- Nonfarm payrolls expanded by 142,000 during August, down from 89,000 in July and below the 161,000 consensus forecast.
- The unemployment rate ticked down to 4.2%, as expected. However, the “real” unemployment rate edged up to 7.9%, its highest reading since October 2021.
- The previous two months saw substantial downward revisions. The BLS cut July’s total by 25,000, while June fell to 118,000, a downward revision of 61,000.
- Average hourly earnings increased by 0.4% on the month and 3.8% from a year ago, both higher than the respective estimates for 0.3% and 3.7%.
The U.S. economy created slightly fewer jobs than expected in August, reflecting a slowing labor market while also clearing the way for the Federal Reserve to lower interest rates later this month.
https://www.cnbc.com/2024/09/06/jobs-report-august-2024.html
So the U.S. economy added 142k jobs in August.
But June’s number was revised down by 61k jobs and July’s number was revised down by 25k jobs, for a total of 86k of negative revisions.

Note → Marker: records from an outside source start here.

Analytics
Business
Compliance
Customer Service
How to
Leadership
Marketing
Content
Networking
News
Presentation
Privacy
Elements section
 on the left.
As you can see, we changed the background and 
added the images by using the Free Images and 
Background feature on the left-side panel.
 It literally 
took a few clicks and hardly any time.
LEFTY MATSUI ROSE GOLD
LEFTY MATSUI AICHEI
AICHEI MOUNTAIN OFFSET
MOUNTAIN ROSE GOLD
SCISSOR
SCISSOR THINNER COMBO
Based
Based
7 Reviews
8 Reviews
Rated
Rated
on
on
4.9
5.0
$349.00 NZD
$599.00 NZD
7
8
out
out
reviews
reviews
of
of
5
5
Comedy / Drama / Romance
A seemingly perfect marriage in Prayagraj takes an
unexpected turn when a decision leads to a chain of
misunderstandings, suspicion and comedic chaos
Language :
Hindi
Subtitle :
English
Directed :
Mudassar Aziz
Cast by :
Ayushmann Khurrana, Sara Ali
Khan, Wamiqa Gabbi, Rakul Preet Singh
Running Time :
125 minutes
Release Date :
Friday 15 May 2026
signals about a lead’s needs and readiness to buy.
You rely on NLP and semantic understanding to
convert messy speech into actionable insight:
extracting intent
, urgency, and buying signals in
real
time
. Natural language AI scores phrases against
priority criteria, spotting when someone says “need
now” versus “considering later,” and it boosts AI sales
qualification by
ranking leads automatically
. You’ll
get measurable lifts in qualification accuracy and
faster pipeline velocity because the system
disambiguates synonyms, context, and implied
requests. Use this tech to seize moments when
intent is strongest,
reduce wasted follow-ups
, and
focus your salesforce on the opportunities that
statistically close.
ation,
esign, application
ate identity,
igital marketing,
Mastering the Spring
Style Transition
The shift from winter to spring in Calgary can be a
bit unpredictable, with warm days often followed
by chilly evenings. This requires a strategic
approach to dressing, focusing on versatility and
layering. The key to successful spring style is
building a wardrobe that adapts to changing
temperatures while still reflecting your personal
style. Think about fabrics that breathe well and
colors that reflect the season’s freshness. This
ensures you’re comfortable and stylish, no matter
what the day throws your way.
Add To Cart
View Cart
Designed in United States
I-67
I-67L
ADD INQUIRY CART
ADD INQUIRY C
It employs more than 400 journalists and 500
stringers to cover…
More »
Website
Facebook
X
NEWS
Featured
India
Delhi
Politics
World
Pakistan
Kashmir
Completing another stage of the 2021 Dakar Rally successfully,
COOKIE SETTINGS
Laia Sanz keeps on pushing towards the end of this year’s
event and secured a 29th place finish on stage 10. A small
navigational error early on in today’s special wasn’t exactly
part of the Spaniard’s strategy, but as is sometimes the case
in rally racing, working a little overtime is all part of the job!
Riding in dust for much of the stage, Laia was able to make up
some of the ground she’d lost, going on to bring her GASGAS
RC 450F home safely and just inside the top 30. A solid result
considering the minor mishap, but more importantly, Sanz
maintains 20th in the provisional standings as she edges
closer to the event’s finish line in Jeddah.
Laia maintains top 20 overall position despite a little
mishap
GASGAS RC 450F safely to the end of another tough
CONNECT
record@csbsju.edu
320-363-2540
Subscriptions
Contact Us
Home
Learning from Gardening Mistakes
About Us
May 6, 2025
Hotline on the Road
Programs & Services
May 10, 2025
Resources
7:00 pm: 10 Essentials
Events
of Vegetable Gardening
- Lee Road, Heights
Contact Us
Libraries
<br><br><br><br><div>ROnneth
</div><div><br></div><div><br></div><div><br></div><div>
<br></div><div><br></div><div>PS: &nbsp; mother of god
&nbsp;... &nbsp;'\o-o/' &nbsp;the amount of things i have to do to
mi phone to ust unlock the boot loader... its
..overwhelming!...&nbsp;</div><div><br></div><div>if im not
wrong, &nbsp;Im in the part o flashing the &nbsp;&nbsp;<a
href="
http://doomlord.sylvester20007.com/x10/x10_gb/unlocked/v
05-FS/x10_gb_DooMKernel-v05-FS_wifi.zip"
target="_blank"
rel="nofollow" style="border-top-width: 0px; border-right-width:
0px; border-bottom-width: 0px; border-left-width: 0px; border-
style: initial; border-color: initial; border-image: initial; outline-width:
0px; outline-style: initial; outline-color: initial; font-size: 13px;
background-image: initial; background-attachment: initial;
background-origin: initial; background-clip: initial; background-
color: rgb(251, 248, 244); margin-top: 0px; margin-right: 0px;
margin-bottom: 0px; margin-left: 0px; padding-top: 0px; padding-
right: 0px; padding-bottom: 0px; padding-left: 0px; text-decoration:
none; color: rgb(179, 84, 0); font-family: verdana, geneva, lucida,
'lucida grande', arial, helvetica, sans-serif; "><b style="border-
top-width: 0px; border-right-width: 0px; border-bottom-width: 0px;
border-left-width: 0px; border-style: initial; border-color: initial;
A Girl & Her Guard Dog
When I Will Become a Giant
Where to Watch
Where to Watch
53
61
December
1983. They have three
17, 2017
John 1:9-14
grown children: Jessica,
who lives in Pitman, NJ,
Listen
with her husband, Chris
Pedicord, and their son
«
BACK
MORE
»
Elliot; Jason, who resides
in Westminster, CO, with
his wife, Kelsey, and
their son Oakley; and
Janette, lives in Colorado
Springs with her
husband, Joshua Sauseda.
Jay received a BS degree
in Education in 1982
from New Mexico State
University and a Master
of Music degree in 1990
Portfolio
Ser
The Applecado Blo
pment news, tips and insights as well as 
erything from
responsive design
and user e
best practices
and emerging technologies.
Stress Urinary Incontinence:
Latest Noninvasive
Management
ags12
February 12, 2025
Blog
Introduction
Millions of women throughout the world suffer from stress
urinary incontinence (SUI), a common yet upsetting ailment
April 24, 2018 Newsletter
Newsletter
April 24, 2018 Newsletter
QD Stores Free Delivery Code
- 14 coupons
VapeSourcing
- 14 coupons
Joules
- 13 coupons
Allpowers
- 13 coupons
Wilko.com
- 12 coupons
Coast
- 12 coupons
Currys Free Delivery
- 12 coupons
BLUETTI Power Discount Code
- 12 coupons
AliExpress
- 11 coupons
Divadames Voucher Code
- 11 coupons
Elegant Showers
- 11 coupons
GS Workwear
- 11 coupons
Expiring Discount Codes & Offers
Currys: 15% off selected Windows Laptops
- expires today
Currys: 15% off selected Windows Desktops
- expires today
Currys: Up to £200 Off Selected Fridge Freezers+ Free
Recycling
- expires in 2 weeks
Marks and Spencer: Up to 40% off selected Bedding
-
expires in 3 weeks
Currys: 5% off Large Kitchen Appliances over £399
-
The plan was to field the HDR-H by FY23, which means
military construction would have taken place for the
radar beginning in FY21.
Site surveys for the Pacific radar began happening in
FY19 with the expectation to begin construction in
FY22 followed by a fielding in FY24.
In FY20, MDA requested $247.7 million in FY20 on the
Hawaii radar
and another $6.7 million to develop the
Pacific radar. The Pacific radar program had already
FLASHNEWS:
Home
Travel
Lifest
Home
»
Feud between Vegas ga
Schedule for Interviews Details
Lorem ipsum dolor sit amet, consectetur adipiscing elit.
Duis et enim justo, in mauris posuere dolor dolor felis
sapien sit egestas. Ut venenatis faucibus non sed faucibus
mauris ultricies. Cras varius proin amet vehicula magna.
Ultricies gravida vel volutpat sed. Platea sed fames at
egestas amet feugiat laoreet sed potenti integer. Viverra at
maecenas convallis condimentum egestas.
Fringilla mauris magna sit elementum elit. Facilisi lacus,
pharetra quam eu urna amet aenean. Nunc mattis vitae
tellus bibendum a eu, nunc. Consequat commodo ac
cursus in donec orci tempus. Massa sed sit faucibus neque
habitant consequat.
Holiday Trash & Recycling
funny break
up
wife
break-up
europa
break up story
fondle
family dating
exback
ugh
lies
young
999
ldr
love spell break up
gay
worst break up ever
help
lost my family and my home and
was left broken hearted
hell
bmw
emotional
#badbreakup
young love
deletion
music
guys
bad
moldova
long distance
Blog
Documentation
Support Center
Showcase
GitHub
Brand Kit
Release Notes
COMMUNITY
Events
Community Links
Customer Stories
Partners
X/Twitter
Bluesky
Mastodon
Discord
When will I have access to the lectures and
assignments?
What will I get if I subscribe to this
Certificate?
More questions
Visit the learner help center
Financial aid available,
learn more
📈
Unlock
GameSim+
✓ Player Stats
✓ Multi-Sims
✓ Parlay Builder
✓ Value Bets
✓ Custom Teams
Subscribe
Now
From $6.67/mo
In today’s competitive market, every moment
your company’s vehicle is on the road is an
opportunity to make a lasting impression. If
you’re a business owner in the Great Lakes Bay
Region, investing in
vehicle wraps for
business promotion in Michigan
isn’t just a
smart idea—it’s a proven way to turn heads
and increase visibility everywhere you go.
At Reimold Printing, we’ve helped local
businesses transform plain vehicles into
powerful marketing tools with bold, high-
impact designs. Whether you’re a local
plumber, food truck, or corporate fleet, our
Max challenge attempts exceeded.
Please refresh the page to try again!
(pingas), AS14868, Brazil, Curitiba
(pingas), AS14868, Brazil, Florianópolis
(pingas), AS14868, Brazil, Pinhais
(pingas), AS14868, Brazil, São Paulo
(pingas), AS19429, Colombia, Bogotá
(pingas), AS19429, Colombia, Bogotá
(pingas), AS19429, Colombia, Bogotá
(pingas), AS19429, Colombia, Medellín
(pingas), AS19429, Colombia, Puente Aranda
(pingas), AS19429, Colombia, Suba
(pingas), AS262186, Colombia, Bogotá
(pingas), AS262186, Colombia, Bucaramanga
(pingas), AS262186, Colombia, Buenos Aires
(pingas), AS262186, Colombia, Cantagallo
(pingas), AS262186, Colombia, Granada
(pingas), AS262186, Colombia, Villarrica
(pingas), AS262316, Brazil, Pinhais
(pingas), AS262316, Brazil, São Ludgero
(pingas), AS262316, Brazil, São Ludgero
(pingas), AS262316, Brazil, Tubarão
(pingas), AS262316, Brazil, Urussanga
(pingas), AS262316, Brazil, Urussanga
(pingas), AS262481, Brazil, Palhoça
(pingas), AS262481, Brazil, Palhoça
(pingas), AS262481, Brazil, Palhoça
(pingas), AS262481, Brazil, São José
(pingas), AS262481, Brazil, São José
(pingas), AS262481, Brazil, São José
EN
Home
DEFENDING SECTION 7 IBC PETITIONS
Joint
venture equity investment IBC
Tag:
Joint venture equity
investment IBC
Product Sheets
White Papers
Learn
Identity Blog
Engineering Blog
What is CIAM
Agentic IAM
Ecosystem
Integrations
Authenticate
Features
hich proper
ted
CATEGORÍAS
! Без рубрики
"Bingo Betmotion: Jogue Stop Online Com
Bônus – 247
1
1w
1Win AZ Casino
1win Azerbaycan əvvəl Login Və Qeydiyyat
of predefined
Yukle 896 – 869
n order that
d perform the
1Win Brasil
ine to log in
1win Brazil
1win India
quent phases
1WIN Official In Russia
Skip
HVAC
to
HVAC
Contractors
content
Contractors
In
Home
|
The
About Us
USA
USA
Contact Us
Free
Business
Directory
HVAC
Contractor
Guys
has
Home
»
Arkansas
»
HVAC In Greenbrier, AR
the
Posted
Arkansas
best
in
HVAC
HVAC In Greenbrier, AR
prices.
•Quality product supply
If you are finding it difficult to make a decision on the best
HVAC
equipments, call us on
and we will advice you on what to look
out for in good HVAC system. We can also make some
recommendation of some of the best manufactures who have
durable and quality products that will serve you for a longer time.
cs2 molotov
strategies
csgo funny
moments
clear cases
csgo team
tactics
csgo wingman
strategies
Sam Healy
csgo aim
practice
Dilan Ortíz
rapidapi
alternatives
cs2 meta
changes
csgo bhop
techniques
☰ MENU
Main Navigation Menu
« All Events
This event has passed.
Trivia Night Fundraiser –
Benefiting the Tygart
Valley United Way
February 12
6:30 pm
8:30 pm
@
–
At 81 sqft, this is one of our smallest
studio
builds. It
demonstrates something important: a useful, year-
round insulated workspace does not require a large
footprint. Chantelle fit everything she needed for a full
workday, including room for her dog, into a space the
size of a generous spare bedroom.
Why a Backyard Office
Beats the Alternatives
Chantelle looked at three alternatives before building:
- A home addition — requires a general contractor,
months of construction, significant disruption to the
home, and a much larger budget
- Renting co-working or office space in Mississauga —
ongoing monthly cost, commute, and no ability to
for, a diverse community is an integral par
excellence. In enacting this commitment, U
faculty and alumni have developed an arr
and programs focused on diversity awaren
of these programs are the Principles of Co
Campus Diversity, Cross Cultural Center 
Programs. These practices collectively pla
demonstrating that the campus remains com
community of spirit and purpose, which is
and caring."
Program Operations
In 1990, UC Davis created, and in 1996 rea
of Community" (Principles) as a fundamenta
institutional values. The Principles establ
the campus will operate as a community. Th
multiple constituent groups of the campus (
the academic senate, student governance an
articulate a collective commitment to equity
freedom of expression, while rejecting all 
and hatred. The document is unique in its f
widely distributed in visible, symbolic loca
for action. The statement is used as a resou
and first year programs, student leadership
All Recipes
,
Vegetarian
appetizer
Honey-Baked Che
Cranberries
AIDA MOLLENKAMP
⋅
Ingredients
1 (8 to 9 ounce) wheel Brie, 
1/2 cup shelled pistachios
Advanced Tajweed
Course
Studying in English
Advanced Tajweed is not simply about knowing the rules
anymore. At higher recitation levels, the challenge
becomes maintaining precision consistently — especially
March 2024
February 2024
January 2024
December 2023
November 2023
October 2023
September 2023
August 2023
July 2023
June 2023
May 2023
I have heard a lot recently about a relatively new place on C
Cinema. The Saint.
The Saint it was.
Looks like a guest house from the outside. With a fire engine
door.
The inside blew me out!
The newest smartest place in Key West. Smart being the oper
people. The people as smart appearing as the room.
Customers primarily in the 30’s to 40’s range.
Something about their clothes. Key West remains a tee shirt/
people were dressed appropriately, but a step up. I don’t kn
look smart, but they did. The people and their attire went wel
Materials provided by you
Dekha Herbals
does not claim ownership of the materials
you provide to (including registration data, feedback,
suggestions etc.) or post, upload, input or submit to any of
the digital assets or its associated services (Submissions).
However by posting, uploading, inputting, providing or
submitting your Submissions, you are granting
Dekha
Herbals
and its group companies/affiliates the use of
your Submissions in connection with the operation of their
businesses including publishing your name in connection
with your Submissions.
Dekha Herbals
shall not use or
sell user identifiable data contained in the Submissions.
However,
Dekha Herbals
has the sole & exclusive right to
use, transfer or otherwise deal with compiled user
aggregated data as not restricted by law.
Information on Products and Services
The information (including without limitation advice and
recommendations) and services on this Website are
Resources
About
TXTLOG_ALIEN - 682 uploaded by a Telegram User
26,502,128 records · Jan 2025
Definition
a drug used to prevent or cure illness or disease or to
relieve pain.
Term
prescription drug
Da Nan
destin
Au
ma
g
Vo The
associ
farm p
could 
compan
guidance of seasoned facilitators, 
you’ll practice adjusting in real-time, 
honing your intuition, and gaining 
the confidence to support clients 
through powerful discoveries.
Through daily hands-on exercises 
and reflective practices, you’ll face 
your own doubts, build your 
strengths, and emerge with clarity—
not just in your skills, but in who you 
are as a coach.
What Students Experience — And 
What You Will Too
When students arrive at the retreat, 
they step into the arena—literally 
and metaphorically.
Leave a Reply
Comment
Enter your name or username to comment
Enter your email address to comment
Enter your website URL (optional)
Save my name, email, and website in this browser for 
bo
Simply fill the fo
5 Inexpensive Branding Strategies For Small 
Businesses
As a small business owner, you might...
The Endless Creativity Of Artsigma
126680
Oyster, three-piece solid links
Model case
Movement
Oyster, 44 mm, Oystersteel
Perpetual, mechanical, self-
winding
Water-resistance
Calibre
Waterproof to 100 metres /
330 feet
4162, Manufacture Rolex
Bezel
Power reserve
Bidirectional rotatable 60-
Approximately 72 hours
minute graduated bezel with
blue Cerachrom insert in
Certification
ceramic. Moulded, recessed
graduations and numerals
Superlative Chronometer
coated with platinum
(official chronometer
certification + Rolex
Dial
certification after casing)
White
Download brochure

We’ve had negative revisions in 6 out of the last 7 months. 👇🏼 pic.twitter.com/ECStkBInhn
— Kalani o Māui (@MauiBoyMacro) September 6, 2024
There was some good news and some bad news in today’s jobs report – first the bad news: the August payrolls number came in at 142K, a small miss to estimates of a 165K print, if a big jump from the downward revised July print of 89K. The good news, however, is that while the payrolls print missed, the unemployment rate actually dipped from that critical “Sahm’s Rule trigger” level of 4.3%, to 4.2%, in line with expectations. So bottom line: the number could be better, but it is certainly not bad enough to trigger a 50bps rate cut in two weeks.